После возвращения в Грановитую палату и рассаживания гостей Федор Иоаннович благословил молодоженов и пожаловал мне в кормление город Тверь с окрестностями, а также приказал возвести терем для меня в Московском кремле. После непродолжительного присутствия он с женой удалился с пира.

Годунов тоже что-то пожаловал, приданным долго хвалился, но я уже подустал от избытка впечатлений и потерял нить тоста. Спустя некоторое время нас проводили из зала в опочивальню. Стол, рядом с высоким ложем, укрытом мехами, был уставлен блюдами со свадебного стола.

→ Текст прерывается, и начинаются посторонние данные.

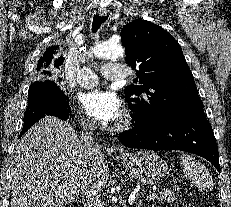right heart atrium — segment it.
<instances>
[{
	"label": "right heart atrium",
	"instance_id": "obj_1",
	"mask_svg": "<svg viewBox=\"0 0 231 207\" xmlns=\"http://www.w3.org/2000/svg\"><path fill=\"white\" fill-rule=\"evenodd\" d=\"M81 120H82V122H83V124H84L85 126H87V127H90V126H91V121H90L87 117L82 116V117H81Z\"/></svg>",
	"mask_w": 231,
	"mask_h": 207
}]
</instances>
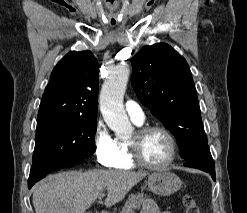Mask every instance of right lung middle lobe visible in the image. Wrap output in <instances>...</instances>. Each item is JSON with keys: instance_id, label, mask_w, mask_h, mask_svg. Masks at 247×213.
Returning <instances> with one entry per match:
<instances>
[{"instance_id": "dd1d6c3e", "label": "right lung middle lobe", "mask_w": 247, "mask_h": 213, "mask_svg": "<svg viewBox=\"0 0 247 213\" xmlns=\"http://www.w3.org/2000/svg\"><path fill=\"white\" fill-rule=\"evenodd\" d=\"M96 119H37L36 145L29 179H42L90 157L95 152Z\"/></svg>"}]
</instances>
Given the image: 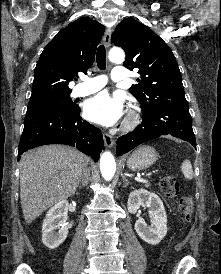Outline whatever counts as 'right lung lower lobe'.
<instances>
[{"instance_id": "98d812e1", "label": "right lung lower lobe", "mask_w": 221, "mask_h": 274, "mask_svg": "<svg viewBox=\"0 0 221 274\" xmlns=\"http://www.w3.org/2000/svg\"><path fill=\"white\" fill-rule=\"evenodd\" d=\"M75 146L95 161L104 149L100 129L82 120L77 110L56 109L25 117L24 129L19 143L18 160L25 151L46 144Z\"/></svg>"}]
</instances>
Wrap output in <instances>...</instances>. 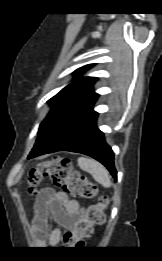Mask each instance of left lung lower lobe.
<instances>
[{
	"instance_id": "left-lung-lower-lobe-1",
	"label": "left lung lower lobe",
	"mask_w": 162,
	"mask_h": 261,
	"mask_svg": "<svg viewBox=\"0 0 162 261\" xmlns=\"http://www.w3.org/2000/svg\"><path fill=\"white\" fill-rule=\"evenodd\" d=\"M97 117L98 115L76 128L45 153L71 151L88 155L101 162L117 179L114 153L105 142L103 132L96 125Z\"/></svg>"
}]
</instances>
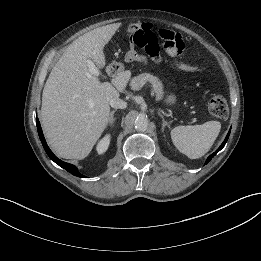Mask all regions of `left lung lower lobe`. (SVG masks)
<instances>
[{
    "mask_svg": "<svg viewBox=\"0 0 261 261\" xmlns=\"http://www.w3.org/2000/svg\"><path fill=\"white\" fill-rule=\"evenodd\" d=\"M230 131H231V129L229 130V133L227 134V136H226L225 140L223 141V143L221 144V146H220L213 154H211V155L207 158L206 164L225 146V144H226V142H227V140H228Z\"/></svg>",
    "mask_w": 261,
    "mask_h": 261,
    "instance_id": "0a47b994",
    "label": "left lung lower lobe"
}]
</instances>
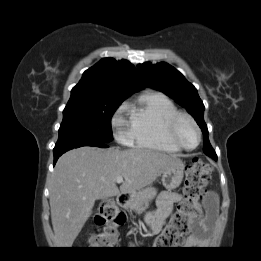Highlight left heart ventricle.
<instances>
[{
	"mask_svg": "<svg viewBox=\"0 0 261 261\" xmlns=\"http://www.w3.org/2000/svg\"><path fill=\"white\" fill-rule=\"evenodd\" d=\"M179 136L182 143L187 147H194L197 144L198 136L194 127L187 121H184L179 129Z\"/></svg>",
	"mask_w": 261,
	"mask_h": 261,
	"instance_id": "b2bd125f",
	"label": "left heart ventricle"
}]
</instances>
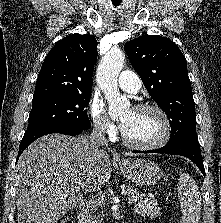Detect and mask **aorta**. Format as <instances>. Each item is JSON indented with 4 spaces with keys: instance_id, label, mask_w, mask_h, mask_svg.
<instances>
[{
    "instance_id": "762f6f07",
    "label": "aorta",
    "mask_w": 221,
    "mask_h": 223,
    "mask_svg": "<svg viewBox=\"0 0 221 223\" xmlns=\"http://www.w3.org/2000/svg\"><path fill=\"white\" fill-rule=\"evenodd\" d=\"M125 63V55L119 49L105 54L97 68L96 81L108 101L111 117L118 116L130 107L129 100L120 95L117 78Z\"/></svg>"
}]
</instances>
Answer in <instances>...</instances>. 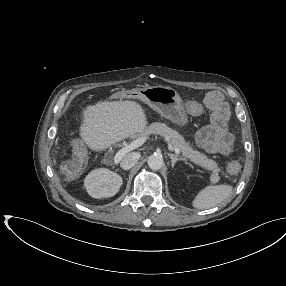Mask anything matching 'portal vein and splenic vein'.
<instances>
[{
  "instance_id": "1",
  "label": "portal vein and splenic vein",
  "mask_w": 286,
  "mask_h": 286,
  "mask_svg": "<svg viewBox=\"0 0 286 286\" xmlns=\"http://www.w3.org/2000/svg\"><path fill=\"white\" fill-rule=\"evenodd\" d=\"M146 140H147V137L146 136H142V137H139L138 139H136L135 141L131 142L130 144L125 145L114 156V163L117 164L123 158V156L126 153L130 152L131 150H134V149L140 147L141 145H143L146 142ZM169 149L170 150H174V152L176 154H180V150L178 148H173L171 145H169Z\"/></svg>"
}]
</instances>
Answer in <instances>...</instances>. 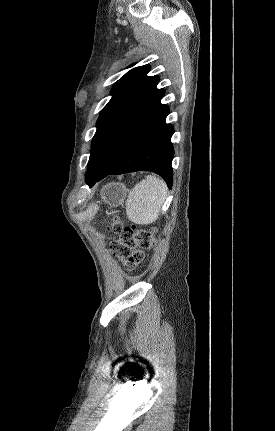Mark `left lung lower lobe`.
I'll list each match as a JSON object with an SVG mask.
<instances>
[{
	"label": "left lung lower lobe",
	"mask_w": 275,
	"mask_h": 431,
	"mask_svg": "<svg viewBox=\"0 0 275 431\" xmlns=\"http://www.w3.org/2000/svg\"><path fill=\"white\" fill-rule=\"evenodd\" d=\"M169 107L164 106L156 116L122 149L111 165L104 171L91 176L86 182L92 187L96 182L111 174L136 171H152L159 174L172 187V157L174 149L171 136L174 128L166 124Z\"/></svg>",
	"instance_id": "obj_1"
}]
</instances>
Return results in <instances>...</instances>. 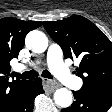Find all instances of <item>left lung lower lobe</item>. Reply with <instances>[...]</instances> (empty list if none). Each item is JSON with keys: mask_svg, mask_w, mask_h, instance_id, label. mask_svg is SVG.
<instances>
[{"mask_svg": "<svg viewBox=\"0 0 112 112\" xmlns=\"http://www.w3.org/2000/svg\"><path fill=\"white\" fill-rule=\"evenodd\" d=\"M75 101L61 112H107L112 105V95L73 91Z\"/></svg>", "mask_w": 112, "mask_h": 112, "instance_id": "obj_1", "label": "left lung lower lobe"}]
</instances>
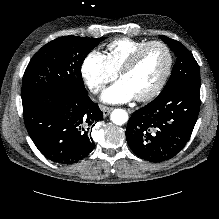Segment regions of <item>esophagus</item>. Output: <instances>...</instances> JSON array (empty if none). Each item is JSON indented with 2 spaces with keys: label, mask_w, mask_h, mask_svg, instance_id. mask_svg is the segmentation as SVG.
Segmentation results:
<instances>
[{
  "label": "esophagus",
  "mask_w": 219,
  "mask_h": 219,
  "mask_svg": "<svg viewBox=\"0 0 219 219\" xmlns=\"http://www.w3.org/2000/svg\"><path fill=\"white\" fill-rule=\"evenodd\" d=\"M101 110H102V112H103V116H104V117H107V116L110 114V112L113 110V108H111V107H106V106H102V107H101Z\"/></svg>",
  "instance_id": "obj_1"
}]
</instances>
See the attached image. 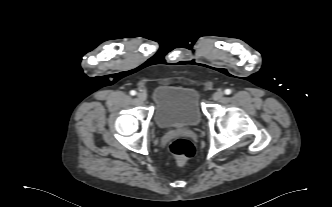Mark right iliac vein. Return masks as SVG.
<instances>
[{"mask_svg": "<svg viewBox=\"0 0 332 207\" xmlns=\"http://www.w3.org/2000/svg\"><path fill=\"white\" fill-rule=\"evenodd\" d=\"M137 98H138V100H140V101H145L146 99H147V95H146V93H144V92H139L138 94H137Z\"/></svg>", "mask_w": 332, "mask_h": 207, "instance_id": "right-iliac-vein-1", "label": "right iliac vein"}]
</instances>
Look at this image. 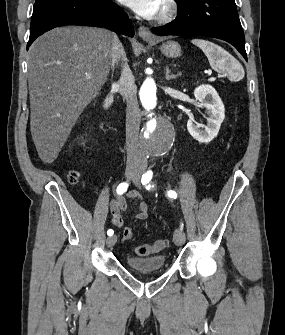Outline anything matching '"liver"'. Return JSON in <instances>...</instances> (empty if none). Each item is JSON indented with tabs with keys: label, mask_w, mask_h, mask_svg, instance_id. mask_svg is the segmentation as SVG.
I'll return each instance as SVG.
<instances>
[{
	"label": "liver",
	"mask_w": 285,
	"mask_h": 335,
	"mask_svg": "<svg viewBox=\"0 0 285 335\" xmlns=\"http://www.w3.org/2000/svg\"><path fill=\"white\" fill-rule=\"evenodd\" d=\"M113 38L103 28L68 26L46 32L29 48L30 128L45 164L58 158L79 116L104 86Z\"/></svg>",
	"instance_id": "liver-1"
}]
</instances>
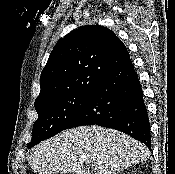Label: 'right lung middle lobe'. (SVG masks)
<instances>
[{
  "mask_svg": "<svg viewBox=\"0 0 175 174\" xmlns=\"http://www.w3.org/2000/svg\"><path fill=\"white\" fill-rule=\"evenodd\" d=\"M94 85L69 90L34 104L38 114L32 130V140L27 145L33 147L68 128L80 112Z\"/></svg>",
  "mask_w": 175,
  "mask_h": 174,
  "instance_id": "obj_1",
  "label": "right lung middle lobe"
}]
</instances>
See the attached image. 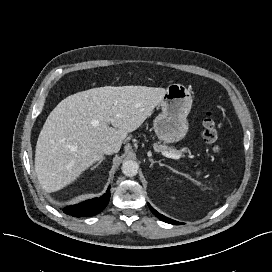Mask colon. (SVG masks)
<instances>
[{"instance_id":"5ec220e1","label":"colon","mask_w":272,"mask_h":272,"mask_svg":"<svg viewBox=\"0 0 272 272\" xmlns=\"http://www.w3.org/2000/svg\"><path fill=\"white\" fill-rule=\"evenodd\" d=\"M203 139L212 147L214 152L219 151V128L212 114H207L203 120Z\"/></svg>"}]
</instances>
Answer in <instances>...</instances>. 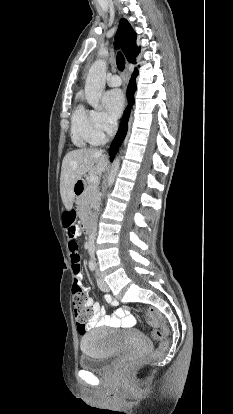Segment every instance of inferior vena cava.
<instances>
[{"mask_svg":"<svg viewBox=\"0 0 233 414\" xmlns=\"http://www.w3.org/2000/svg\"><path fill=\"white\" fill-rule=\"evenodd\" d=\"M111 129H112L111 135H114V133L117 129V120L116 119H113L111 121ZM88 237H89V239H88L89 257H94V254L96 253L95 242L97 240L96 239V237H97L96 230L92 229L91 232L88 234Z\"/></svg>","mask_w":233,"mask_h":414,"instance_id":"obj_1","label":"inferior vena cava"}]
</instances>
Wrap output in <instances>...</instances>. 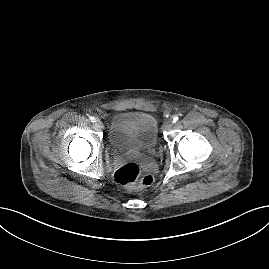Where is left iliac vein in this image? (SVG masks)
<instances>
[{
  "label": "left iliac vein",
  "instance_id": "obj_1",
  "mask_svg": "<svg viewBox=\"0 0 269 269\" xmlns=\"http://www.w3.org/2000/svg\"><path fill=\"white\" fill-rule=\"evenodd\" d=\"M172 125H173V122L168 120V121L164 122L163 129L168 131L172 128Z\"/></svg>",
  "mask_w": 269,
  "mask_h": 269
}]
</instances>
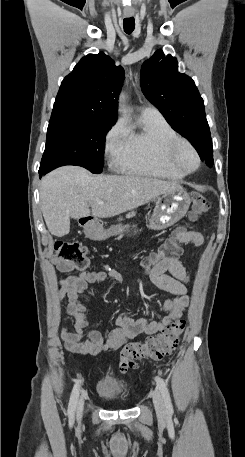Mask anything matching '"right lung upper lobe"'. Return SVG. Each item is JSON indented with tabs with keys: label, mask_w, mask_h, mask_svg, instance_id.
Masks as SVG:
<instances>
[{
	"label": "right lung upper lobe",
	"mask_w": 245,
	"mask_h": 457,
	"mask_svg": "<svg viewBox=\"0 0 245 457\" xmlns=\"http://www.w3.org/2000/svg\"><path fill=\"white\" fill-rule=\"evenodd\" d=\"M124 70L103 52L88 54L61 83L52 114L77 113L117 120Z\"/></svg>",
	"instance_id": "1"
}]
</instances>
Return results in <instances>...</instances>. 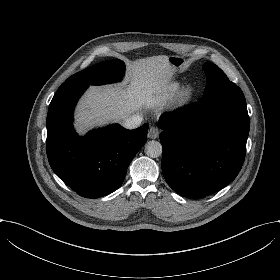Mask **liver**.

Дурацкая ситуация — подумал я — вот передо мной законная жена, надо теперь с ней познакомиться.

Ну конечно, по прежней жизни, был у меня кое какой опыт. Немножко поболтали, поели, выпили вина. Я рассказал, как на охоту на зайца ходил с мешком, морковью, да понюшкой табака. Она посмеялась, но сказала, что байку ту уже слышала. В общем познакомились. Дело то молодое, опять же жена.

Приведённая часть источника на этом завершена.